[RECORDS FOR THE EXERCISE]:

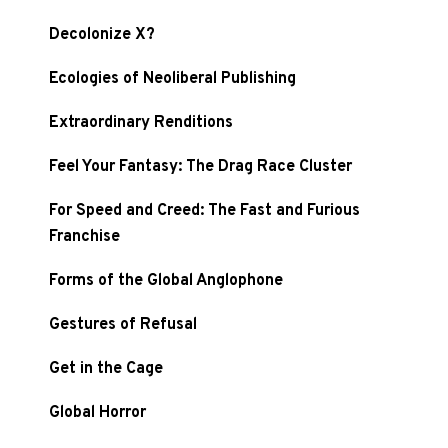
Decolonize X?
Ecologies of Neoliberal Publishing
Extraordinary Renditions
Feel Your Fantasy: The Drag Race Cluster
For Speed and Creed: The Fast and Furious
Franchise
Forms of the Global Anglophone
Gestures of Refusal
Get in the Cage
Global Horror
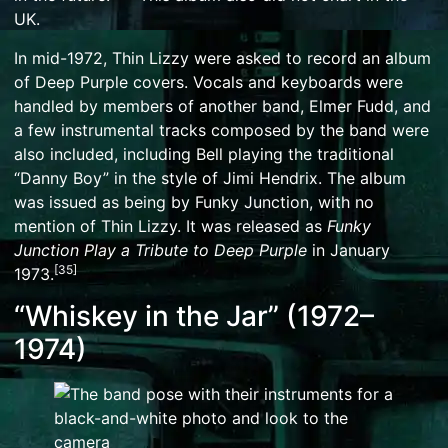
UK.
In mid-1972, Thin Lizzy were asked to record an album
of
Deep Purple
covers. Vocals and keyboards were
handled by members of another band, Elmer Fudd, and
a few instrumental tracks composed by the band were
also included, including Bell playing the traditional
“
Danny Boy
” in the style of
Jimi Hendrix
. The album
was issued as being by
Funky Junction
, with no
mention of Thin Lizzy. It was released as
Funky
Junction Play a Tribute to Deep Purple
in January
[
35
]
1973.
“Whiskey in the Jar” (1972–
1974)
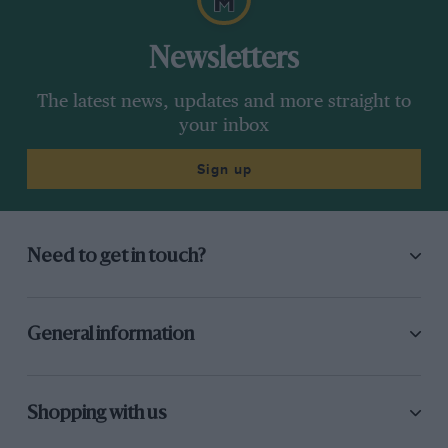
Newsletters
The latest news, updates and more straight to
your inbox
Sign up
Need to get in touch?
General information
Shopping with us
...
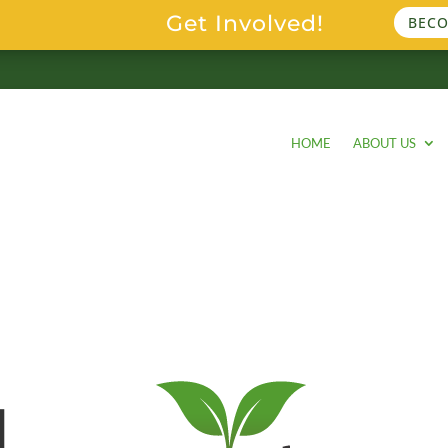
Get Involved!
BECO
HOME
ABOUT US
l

[TASK BRIEF]:
In the listing above, find the line with "Ecologies of Neoliberal Publishing" and the line with "Shopping with us". Set down exactly those lines and everything between them, skipping pictures.

[ANSWER SPACE]:
Ecologies of Neoliberal Publishing
Extraordinary Renditions
Feel Your Fantasy: The Drag Race Cluster
For Speed and Creed: The Fast and Furious
Franchise
Forms of the Global Anglophone
Gestures of Refusal
Get in the Cage
Global Horror
UK.
In mid-1972, Thin Lizzy were asked to record an album
of
Deep Purple
covers. Vocals and keyboards were
handled by members of another band, Elmer Fudd, and
a few instrumental tracks composed by the band were
also included, including Bell playing the traditional
“
Danny Boy
” in the style of
Jimi Hendrix
. The album
was issued as being by
Funky Junction
, with no
mention of Thin Lizzy. It was released as
Funky
Junction Play a Tribute to Deep Purple
in January
[
35
]
1973.
“Whiskey in the Jar” (1972–
1974)
Newsletters
The latest news, updates and more straight to
your inbox
Sign up
Need to get in touch?
General information
Shopping with us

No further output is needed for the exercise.